Stored items from a collection:
--- --- ---

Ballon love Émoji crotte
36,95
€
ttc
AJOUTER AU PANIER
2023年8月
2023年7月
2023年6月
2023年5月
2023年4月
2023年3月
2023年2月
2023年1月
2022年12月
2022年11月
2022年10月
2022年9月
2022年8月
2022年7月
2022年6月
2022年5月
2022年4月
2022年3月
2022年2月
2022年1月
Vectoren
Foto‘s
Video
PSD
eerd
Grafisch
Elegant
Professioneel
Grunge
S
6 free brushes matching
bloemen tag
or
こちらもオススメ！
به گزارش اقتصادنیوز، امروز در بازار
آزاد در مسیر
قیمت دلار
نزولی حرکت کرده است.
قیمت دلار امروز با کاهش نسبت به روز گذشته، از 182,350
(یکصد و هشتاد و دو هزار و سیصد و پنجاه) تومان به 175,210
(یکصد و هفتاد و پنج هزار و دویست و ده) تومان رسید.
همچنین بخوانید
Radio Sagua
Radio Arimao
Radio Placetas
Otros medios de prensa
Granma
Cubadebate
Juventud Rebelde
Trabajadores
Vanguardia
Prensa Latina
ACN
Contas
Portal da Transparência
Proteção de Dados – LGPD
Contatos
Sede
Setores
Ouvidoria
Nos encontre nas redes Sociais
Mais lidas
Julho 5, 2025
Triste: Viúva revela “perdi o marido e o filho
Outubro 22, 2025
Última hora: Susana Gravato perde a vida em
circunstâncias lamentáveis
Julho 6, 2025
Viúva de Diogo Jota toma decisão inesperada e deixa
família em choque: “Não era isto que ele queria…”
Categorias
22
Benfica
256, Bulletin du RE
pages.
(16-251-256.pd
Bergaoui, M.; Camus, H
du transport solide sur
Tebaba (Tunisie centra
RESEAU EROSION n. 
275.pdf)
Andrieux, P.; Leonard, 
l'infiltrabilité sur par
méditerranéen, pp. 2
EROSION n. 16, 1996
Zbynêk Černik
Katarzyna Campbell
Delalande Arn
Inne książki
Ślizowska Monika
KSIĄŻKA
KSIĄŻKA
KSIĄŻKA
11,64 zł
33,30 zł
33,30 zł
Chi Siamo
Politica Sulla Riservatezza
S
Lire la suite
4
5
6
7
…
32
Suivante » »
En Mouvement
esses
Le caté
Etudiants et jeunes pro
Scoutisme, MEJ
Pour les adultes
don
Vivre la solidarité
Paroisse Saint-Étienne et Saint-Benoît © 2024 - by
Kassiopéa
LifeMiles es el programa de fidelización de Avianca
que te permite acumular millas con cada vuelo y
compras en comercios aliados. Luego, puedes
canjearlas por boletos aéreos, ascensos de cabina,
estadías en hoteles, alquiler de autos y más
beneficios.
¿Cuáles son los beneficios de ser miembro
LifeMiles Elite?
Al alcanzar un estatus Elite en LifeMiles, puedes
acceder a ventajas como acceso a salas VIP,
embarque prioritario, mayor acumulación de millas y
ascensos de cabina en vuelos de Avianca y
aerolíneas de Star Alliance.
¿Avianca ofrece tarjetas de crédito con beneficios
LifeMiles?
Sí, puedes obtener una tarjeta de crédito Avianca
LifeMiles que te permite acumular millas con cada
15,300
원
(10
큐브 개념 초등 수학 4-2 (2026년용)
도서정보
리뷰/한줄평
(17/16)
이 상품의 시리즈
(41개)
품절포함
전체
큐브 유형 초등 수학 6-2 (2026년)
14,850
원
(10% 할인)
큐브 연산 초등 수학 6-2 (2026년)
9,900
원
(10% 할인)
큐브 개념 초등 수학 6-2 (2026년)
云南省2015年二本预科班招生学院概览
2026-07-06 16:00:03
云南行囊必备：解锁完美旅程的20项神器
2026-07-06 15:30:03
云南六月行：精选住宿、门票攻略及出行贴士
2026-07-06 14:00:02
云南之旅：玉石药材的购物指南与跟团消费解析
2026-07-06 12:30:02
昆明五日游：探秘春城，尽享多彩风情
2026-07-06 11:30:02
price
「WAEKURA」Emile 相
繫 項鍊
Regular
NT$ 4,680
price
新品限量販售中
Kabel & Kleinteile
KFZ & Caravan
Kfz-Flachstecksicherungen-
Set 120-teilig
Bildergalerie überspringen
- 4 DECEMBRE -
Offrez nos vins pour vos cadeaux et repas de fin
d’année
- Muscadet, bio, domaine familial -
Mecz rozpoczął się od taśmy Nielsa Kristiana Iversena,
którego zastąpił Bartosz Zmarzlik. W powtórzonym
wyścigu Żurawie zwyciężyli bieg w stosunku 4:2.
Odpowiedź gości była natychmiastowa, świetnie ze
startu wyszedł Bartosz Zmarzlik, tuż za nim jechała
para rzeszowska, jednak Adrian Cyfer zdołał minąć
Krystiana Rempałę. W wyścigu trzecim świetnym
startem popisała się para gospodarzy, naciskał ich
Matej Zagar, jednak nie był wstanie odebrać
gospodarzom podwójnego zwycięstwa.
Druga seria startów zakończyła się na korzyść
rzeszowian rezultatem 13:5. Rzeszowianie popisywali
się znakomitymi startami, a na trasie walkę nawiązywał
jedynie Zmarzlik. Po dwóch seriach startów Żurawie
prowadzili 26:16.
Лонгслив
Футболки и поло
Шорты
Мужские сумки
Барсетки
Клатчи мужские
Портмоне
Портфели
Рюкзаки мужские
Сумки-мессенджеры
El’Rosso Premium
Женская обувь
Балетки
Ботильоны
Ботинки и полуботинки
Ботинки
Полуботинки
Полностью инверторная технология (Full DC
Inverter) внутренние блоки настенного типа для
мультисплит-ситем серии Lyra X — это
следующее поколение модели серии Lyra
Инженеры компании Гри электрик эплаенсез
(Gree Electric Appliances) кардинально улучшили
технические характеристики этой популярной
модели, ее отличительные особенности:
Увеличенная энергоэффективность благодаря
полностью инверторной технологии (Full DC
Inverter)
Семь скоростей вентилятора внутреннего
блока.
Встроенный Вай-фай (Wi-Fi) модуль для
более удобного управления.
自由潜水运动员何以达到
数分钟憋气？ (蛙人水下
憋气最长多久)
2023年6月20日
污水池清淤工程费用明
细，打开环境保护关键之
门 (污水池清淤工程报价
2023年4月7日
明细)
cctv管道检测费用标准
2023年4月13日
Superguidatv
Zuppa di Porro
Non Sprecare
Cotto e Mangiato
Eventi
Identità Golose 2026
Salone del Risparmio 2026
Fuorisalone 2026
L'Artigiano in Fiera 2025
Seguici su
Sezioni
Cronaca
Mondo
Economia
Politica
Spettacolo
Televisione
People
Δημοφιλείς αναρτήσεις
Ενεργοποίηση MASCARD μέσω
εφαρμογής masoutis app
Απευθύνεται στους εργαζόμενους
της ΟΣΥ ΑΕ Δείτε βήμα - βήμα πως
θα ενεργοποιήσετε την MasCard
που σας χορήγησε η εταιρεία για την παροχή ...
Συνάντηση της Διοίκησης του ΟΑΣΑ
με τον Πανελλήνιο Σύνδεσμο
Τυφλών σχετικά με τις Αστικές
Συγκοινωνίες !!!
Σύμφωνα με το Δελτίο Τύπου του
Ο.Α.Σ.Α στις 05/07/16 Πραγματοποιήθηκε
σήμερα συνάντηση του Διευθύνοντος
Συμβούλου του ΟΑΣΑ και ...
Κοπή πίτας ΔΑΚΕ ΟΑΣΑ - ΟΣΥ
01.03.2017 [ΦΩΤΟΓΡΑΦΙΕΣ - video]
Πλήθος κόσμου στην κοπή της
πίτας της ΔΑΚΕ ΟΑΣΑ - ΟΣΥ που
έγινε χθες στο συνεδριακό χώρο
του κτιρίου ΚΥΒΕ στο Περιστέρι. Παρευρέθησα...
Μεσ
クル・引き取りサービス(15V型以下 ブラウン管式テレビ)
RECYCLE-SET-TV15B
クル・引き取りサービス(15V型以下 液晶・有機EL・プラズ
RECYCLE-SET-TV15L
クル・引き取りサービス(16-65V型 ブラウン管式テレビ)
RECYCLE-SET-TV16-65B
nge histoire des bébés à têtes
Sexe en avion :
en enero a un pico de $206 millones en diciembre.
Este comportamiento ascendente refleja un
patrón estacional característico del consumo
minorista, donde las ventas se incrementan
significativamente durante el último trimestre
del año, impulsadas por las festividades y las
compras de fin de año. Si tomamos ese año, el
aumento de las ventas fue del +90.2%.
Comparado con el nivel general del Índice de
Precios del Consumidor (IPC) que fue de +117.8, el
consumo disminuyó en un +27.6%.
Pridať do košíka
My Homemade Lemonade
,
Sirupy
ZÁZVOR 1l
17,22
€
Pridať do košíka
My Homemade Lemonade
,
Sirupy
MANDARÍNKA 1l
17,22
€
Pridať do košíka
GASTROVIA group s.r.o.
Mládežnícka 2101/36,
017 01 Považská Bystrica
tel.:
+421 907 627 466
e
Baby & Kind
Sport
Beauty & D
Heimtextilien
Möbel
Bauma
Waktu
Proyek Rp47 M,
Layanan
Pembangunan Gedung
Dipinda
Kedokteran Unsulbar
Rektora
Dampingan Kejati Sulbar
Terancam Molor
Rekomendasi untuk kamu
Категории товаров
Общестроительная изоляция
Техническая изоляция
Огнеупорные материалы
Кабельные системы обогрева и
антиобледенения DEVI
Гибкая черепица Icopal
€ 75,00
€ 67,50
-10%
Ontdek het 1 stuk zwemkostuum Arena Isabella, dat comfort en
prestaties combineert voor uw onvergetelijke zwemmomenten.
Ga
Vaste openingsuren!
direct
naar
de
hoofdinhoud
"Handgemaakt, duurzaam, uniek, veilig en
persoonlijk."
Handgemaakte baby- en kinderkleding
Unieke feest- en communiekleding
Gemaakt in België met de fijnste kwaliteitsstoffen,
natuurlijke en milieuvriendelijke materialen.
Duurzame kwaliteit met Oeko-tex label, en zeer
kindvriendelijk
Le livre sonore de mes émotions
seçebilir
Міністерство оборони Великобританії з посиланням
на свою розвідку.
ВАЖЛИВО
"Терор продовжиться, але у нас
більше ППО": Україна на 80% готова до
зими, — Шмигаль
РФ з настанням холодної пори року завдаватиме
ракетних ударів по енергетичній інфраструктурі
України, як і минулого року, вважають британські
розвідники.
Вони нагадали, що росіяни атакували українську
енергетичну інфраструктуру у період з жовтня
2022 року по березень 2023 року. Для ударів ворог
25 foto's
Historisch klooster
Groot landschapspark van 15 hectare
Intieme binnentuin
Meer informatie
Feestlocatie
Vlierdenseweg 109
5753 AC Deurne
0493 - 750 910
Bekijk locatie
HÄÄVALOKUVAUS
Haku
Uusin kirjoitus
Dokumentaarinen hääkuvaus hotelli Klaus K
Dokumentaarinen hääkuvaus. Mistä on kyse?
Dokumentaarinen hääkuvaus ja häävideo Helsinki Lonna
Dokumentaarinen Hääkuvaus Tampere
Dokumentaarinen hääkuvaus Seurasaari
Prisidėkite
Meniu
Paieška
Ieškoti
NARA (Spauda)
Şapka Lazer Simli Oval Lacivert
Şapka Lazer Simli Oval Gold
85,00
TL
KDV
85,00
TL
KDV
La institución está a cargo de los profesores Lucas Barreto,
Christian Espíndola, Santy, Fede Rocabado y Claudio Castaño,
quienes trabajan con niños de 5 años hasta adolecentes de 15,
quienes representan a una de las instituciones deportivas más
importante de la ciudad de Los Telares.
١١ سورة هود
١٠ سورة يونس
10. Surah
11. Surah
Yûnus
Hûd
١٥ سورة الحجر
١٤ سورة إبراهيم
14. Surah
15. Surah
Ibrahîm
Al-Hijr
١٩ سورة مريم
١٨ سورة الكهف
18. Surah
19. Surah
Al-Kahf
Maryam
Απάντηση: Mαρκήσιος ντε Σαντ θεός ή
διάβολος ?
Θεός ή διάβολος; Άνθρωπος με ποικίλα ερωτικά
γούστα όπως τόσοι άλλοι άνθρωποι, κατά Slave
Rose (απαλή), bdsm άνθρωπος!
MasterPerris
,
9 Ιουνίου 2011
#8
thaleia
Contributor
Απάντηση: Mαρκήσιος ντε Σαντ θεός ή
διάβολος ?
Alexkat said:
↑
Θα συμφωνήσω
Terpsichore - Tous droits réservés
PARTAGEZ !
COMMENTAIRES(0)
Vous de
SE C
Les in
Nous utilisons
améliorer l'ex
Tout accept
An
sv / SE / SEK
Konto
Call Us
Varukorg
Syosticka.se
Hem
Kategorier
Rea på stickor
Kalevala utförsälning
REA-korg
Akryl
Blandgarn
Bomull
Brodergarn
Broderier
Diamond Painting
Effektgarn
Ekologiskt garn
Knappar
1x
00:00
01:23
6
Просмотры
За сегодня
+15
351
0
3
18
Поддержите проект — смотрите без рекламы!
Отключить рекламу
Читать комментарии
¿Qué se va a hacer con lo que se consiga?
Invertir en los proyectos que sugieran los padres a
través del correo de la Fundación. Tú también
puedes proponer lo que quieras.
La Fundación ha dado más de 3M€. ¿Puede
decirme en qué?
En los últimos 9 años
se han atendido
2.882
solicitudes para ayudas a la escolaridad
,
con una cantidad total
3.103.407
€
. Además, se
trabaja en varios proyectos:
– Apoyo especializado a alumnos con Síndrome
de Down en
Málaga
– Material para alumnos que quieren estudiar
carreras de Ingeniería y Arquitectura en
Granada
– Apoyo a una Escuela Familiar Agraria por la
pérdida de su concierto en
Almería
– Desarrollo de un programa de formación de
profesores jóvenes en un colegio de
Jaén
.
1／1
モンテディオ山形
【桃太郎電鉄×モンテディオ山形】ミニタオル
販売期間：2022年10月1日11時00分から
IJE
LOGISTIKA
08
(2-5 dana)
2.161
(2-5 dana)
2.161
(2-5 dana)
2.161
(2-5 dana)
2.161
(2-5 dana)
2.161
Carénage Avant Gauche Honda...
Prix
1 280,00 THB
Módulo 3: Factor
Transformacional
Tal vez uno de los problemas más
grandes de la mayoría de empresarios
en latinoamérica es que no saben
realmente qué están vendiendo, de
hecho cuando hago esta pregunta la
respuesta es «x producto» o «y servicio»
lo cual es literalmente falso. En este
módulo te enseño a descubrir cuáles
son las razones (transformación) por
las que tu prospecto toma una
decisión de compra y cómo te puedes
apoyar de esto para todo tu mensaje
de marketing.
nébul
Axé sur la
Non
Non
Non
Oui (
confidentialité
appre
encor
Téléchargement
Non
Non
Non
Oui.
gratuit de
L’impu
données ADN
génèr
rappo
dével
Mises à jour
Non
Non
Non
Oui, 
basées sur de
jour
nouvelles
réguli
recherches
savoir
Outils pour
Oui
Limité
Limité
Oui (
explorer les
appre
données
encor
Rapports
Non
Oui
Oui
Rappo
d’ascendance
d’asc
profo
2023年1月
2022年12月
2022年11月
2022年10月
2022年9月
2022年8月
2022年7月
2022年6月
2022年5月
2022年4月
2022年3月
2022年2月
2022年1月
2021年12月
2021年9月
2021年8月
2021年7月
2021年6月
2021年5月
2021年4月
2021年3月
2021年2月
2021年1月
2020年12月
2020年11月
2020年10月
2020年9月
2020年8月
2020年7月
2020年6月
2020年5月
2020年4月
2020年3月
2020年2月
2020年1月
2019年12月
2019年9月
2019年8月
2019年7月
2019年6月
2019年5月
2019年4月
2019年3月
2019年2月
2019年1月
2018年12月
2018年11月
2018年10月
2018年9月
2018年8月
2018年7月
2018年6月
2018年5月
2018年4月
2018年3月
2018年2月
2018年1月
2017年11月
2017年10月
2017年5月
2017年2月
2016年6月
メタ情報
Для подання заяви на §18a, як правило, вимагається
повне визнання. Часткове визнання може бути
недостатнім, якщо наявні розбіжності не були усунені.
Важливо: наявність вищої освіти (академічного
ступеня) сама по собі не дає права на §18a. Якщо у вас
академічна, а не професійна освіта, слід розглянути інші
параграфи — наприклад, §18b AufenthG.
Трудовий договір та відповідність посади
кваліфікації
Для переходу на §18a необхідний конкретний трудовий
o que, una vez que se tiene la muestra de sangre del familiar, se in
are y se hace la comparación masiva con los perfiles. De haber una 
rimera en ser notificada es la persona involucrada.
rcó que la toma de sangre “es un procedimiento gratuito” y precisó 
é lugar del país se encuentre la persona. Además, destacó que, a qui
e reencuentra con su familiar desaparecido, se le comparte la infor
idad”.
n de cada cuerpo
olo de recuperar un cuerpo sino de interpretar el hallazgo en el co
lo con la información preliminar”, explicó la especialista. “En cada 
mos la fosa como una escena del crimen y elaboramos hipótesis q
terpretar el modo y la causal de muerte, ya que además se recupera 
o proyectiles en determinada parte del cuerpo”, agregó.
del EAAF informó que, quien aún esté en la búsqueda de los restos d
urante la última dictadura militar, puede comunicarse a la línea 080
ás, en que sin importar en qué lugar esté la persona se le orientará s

--- --- ---

Requirement:
Out of the data above, set down the lines from the one with "Rekomendasi untuk kamu" to the one with "Ontdek het 1", both included, exactly as written and with no additions.

Solved problem:
Rekomendasi untuk kamu
Категории товаров
Общестроительная изоляция
Техническая изоляция
Огнеупорные материалы
Кабельные системы обогрева и
антиобледенения DEVI
Гибкая черепица Icopal
€ 75,00
€ 67,50
-10%
Ontdek het 1 stuk zwemkostuum Arena Isabella, dat comfort en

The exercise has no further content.